• Home
  • Categories
  • Tags
  • Pricing
  • Submit
  1. Home
  2. Datasets
  3. GitHub Collaboration Archive

GitHub Collaboration Archive

An archive of public GitHub events capturing collaboration activity across repositories and users, referenced in the Awesome Data Project as a key social network / developer activity dataset.

🌐Visit Website

About this tool

GitHub Collaboration Archive (GH Archive)

Overview

GitHub Collaboration Archive (GH Archive) is a continuously updated archive of public GitHub events. It records and stores the public GitHub timeline and makes it accessible for large-scale analysis of developer activity, collaboration patterns, and repository events.

  • Type: Dataset / public event archive
  • Category: Datasets
  • Source: https://www.gharchive.org/
  • Data domain: Public GitHub events (commits, forks, issues, comments, membership changes, and more)

Features

Data Coverage & Content

  • Records public GitHub timeline events from GitHub’s event stream.
  • Supports 15+ official GitHub event types (e.g., pushes, forks, issue events, pull requests, comments, membership changes).
  • Each archive file contains JSON-encoded events as returned by the GitHub API.
  • Includes structured fields matching GitHub’s activity/event API response format.
  • Provides a payload field with JSON-encoded activity details.
  • Provides an other field containing remaining, less common fields.

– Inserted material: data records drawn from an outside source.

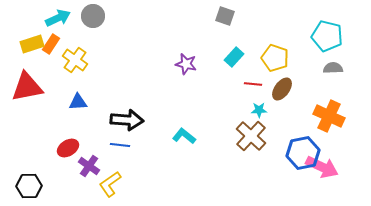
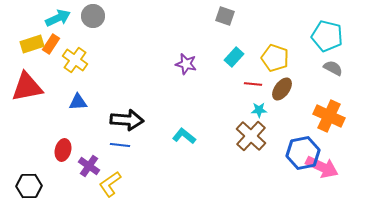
gray semicircle: rotated 30 degrees clockwise
red ellipse: moved 5 px left, 2 px down; rotated 45 degrees counterclockwise
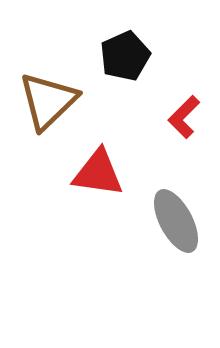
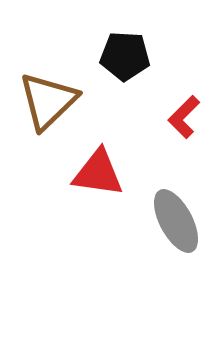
black pentagon: rotated 27 degrees clockwise
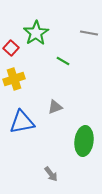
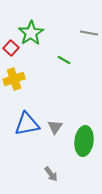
green star: moved 5 px left
green line: moved 1 px right, 1 px up
gray triangle: moved 20 px down; rotated 35 degrees counterclockwise
blue triangle: moved 5 px right, 2 px down
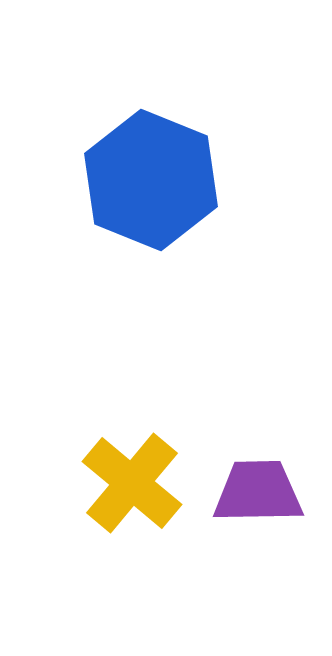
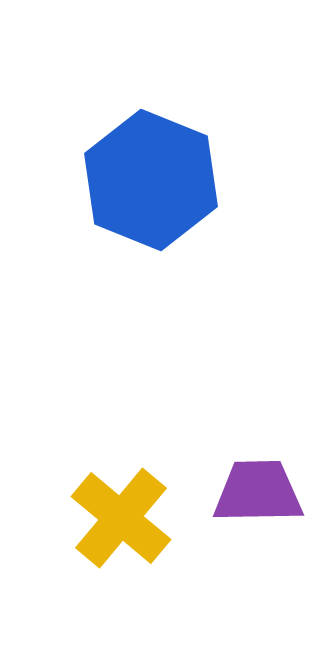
yellow cross: moved 11 px left, 35 px down
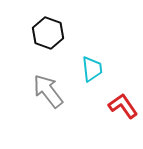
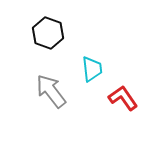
gray arrow: moved 3 px right
red L-shape: moved 8 px up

Data Access via HTTP Archives

  • Events are aggregated into hourly archive files.
  • Archives are available via simple HTTP endpoints (compatible with tools like wget or any HTTP client).
  • Example access patterns:
    • Activity for a specific hour: https://data.gharchive.org/2015-01-01-15.json.gz
    • Activity for a specific day (all hours): https://data.gharchive.org/2015-01-01-{0..23}.json.gz
    • Activity for a full month (all days, all hours): https://data.gharchive.org/2015-01-{01..31}-{0..23}.json.gz
  • Data is provided as compressed (.json.gz) JSON files for efficient download.
  • Suitable for offline processing: custom scripts, ingestion into databases, or data pipelines.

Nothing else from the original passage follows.